It is not just India.............China as well..............as well as here in this "great" "country" which is really an abomination of a nation..............was well as just about every other country.............Nigerians are selling out Nigeria..................People from Zaire,,,,,,,,,,now Congo,,,,,,,,,sold out thier own country.......it is the same all over............the missing kids u see on milk cartoons here in the USA end up in underground cities........the bases for these alien vampires...................the us government knows about all this, as well as those other governments..............
Follow @TIME
Shocked but not surprised. That might be the best way to sum up
India's reaction to the revelation this week that a black market organ
transplant ring had been harvesting kidneys from poor Indian laborers,
sometimes against their wishes, and using them in foreigners desperate
for transplants. Police who busted the ring last week say doctors paid
as little as $1000 for the kidneys and then sold them for as much as
$37,500. The racket, based in Gurgaon, a business center close to the
capital, New Delhi, drew victims from as many as eight Indian states and
lasted for almost a decade. Police say the black market doctors may
have illegally transplanted as many as 500 kidneys. The ring, according
to the police, was run by two Indian brothers, neither of whom had any
medical training but who oversaw the surgery.
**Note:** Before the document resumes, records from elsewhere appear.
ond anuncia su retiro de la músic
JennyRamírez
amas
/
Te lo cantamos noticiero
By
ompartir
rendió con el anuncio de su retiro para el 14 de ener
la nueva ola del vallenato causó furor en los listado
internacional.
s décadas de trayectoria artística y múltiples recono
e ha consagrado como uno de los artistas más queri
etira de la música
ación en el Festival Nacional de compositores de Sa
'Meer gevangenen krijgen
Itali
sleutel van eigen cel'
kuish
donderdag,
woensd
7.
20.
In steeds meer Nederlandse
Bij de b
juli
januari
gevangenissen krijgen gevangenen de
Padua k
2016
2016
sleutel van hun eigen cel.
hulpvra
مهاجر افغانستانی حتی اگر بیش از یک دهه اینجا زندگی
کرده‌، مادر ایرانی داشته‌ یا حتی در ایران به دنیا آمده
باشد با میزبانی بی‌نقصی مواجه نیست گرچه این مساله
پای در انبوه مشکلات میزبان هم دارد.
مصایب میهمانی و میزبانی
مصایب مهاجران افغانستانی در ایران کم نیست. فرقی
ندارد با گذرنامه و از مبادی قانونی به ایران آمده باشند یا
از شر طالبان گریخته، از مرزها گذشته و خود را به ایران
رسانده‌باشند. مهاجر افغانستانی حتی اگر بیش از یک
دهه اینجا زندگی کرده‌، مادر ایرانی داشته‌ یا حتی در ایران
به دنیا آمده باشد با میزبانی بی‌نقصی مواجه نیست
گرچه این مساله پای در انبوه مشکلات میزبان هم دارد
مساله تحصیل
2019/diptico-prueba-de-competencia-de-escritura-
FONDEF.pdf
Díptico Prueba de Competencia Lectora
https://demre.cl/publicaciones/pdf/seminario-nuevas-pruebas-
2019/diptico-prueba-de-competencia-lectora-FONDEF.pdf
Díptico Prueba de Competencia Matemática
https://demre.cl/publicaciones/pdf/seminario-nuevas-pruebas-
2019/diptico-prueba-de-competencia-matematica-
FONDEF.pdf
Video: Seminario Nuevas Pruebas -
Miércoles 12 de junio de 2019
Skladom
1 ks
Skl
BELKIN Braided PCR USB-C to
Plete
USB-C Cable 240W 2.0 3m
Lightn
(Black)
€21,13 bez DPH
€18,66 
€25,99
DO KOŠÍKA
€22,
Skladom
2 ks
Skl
One of the brothers has
been arrested in Mumbai, but the other, Amit Kumar, who police say was
the racket's kingpin, is now the focus of an international manhunt and
may have fled to Canada.
But while the details of this particular case are appalling, and the
scam is the first — or at least first to be exposed — involving
foreigners from as far away as the U.S. and U.K flying in for
transplants, Indians are sadly all too familiar with organ rackets. In
2007, police in southern India uncovered an illegal kidney trade
involving fishermen whose jobs had been destroyed by the Indian Ocean
tsunami. A massive transplant ring in Punjab was also uncovered in 2003.
Police there believe at least 30 of the donors, who as in this latest
case were poor, illiterate workers promised riches for their organs and
bused in to be operated on, died, despite promises that they would
receive excellent post-operation medical care and that they had nothing
to worry about.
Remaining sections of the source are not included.